Dancing Figures by Reynold Hart, 1949, pastel on paper, 29 x 38cm. Submitted as exhibit for the International Seminar on Rural Education sponsored by UNESCO held at Mysore, India, in November 1949. Stan, Melvie and Gael Phillips Collection, Berndt Museum of Anthropology.

Seventy years ago, traumatised Aboriginal children of the Carrolup Native Settlement in South West Australia ‘reached out’ to white society with their beautiful landscape drawings. These drawings won international acclaim, but the children’s efforts were eventually thwarted by a government decision to close Carrolup School.

David Clark, an Professor Emeritus of Psychology, has linked up with John Stanton, former Director of the Berndt Museum of Anthropology at the University of Western Australia, on a new project that will help the children reach out again, not with just their art, but also with their enthralling Story. We are working with David’s long-time collaborator, website developer Ash Whitney.

John has been involved with the Carrolup Story for 40 years and played a key role in the ‘discovery’ of a lost Carrolup art collection and in bringing back from America key pieces of this collection for an exhibition at Katanning in 2006. David’s interest arose in part through his educational work focused on the healing of historical trauma amongst Indigenous peoples.

We believe in a strengths-based, solution-focused approach to healing that celebrates success and cultivates positivity, acceptance and cultural pride. Positive Stories facilitate healing.

In our Carrolup project, we celebrate the Aboriginal children’s artistic talents, as well as their scholastic, musical and sporting achievements, and their strong personal values and sense of community. We show how the children’s achievements challenged the core foundation of a government’s racist policies.

Our project also celebrates the achievements of Noel White, the teacher who helped the children overcome their trauma and inspired their art, and the 71-year old Englishwoman Florence Rutter who exhibited the Carrolup art on both sides of the world to much public acclaim.

We highlight the roles played by other people who helped the children during their time at Carrolup, and after the school closure when the children faced the adversities of living in a white-dominated society that considered them ‘inferior’.

Our project has involved the publication of an eBook, Connection: Aboriginal Child Artists Captivate Europe, in mid-2020. This book can be purchased via Amazon, Apple and Kobo, and can be read on mobiles, tablets and computers. David has written an article, The Aboriginal Child Artists of Carrolup, for Early Days, the Journal of the Royal Western Australian Historical Society (Number 104, 2020) which you can download here.

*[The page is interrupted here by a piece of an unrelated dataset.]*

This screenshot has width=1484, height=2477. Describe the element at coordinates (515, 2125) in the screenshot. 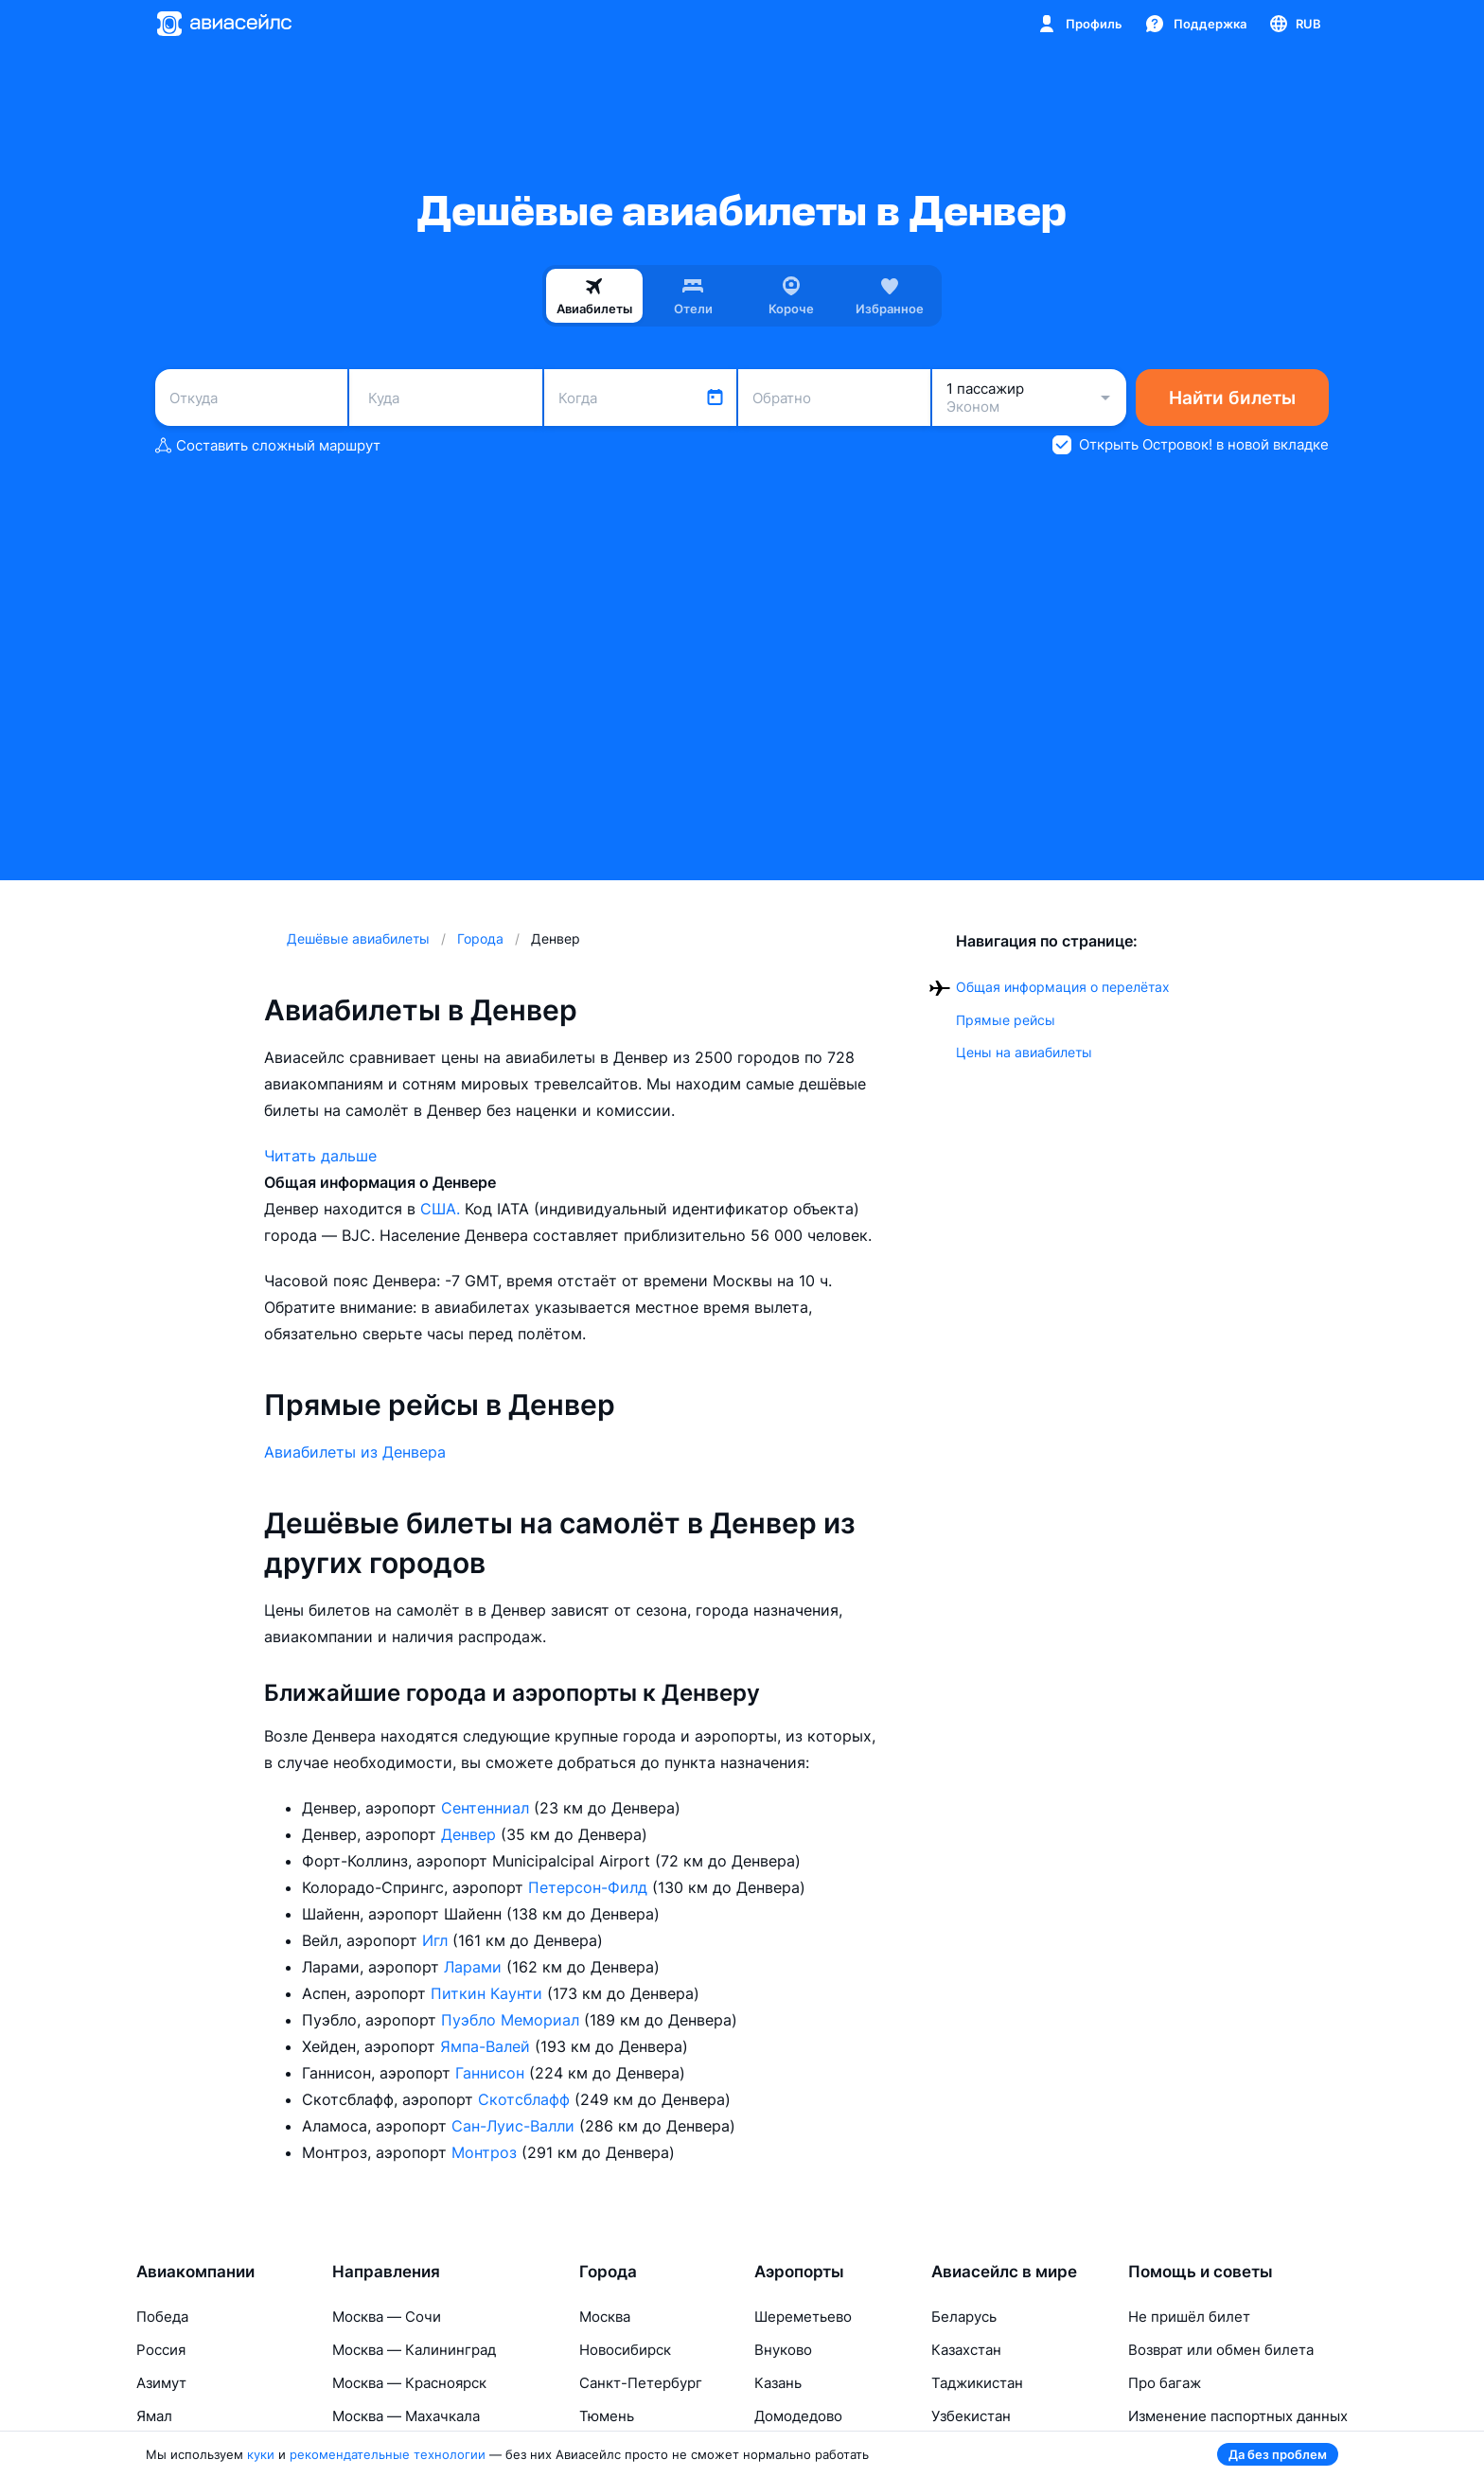

I see `Сан-Луис-Валли` at that location.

You can download the cover of this Journal and read a blog post, Carrolup Child Artists Make History, I wrote about the article.

In addition, we are further developing this Storytelling, Education and Healing resource based on the Carrolup Story and its impact, as well as a grassroots engagement programme in local communities.

We are grateful to those people helping us with this project, including Noelene White, the daughter of Carrolup teacher Noel White. She has provided us with access to treasured family items related to her family’s life at Carrolup Native Settlement. The project has been encouraged and inspired by Noongar people, including cultural leaders, and leading experts in the healing of trauma.